Prime Minister Justin Trudeau, defending housing measures announced in this week’s budget, says homes should not be used as tools for quick profit.
“We do not want people to think of buying homes as a way to make money rapidly,” Mr. Trudeau told a post-budget news conference held Friday in Hamilton. “Homes should be for families to grow in.”
The Prime Minister’s comments came a day after the tabling of the latest federal budget, which includes a two-year ban on home purchases by foreigners, following a pledge in the 2021 election campaign. However, many foreign buyers will be exempt from the ban, including individuals on work permits who are living in Canada.
The Prime Minister said the government will be cracking down on the “financialization” of the housing market.
“Houses aren’t supposed to be assets for wealthy investors. They are supposed to be homes where families can raise their kids and create neighborhoods and communities.”
Overall, the budget includes more than $10-billion in new spending on various housing-related initiatives, largely aimed at increasing supply.

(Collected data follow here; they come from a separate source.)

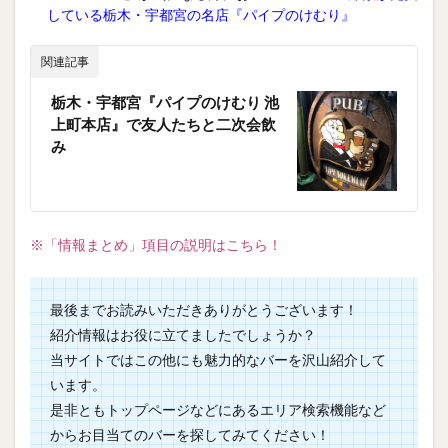
している栃木・宇都宮の名店『パイプのけむり』
関連記事
栃木・宇都宮『パイプのけむり 池
上町本店』で友人たちと二次会飲
み
※「情報まとめ」項目の説明はこちら！
最後までお読みいただきありがとうございます！
紹介情報はお役に立てましたでしょうか？
当サイトではこの他にも魅力的なバーを沢山紹介して
います。
是非ともトップページなどにあるエリア検索機能など
からお目当てのバーを探してみてください！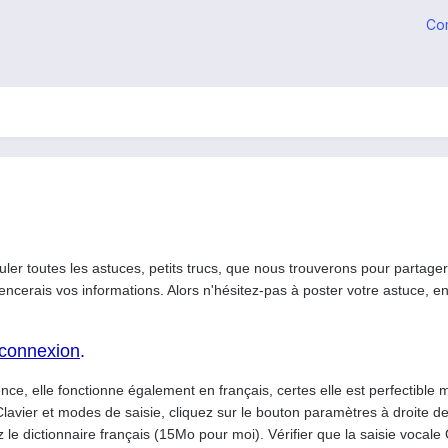
Co
uler toutes les astuces, petits trucs, que nous trouverons pour partage
rencerais vos informations. Alors n'hésitez-pas à poster votre astuce, e
s connexion
.
ence, elle fonctionne également en français, certes elle est perfectible 
Clavier et modes de saisie, cliquez sur le bouton paramètres à droite de
 le dictionnaire français (15Mo pour moi). Vérifier que la saisie vocale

During question period Friday, Conservative Dan Albas, the MP for Central Okanagan-Similkameen-Nicola, said the “so-called ban” on foreign buyers is not real. “Under this policy, a foreign national can still purchase a home. If they separate from their spouse, they can buy another home. If their child turns 18 and wants to buy the house across the street, they still can.”
He said the plan does nothing to put first-time homebuyers first, and asked why the ban is so full of holes it’s like Swiss cheese.
Replying for the government, Terry Beech, the parliamentary secretary to the Deputy Prime Minister and Finance Minister, responded to Mr. Albas by citing the key elements of the Liberal government’s housing plan.
“Our government will increase housing supply by doubling residential construction across Canada over the next 10 years. We will ensure that homes are treated as a place for families to live instead of as an investment vehicle,” said Mr. Beech.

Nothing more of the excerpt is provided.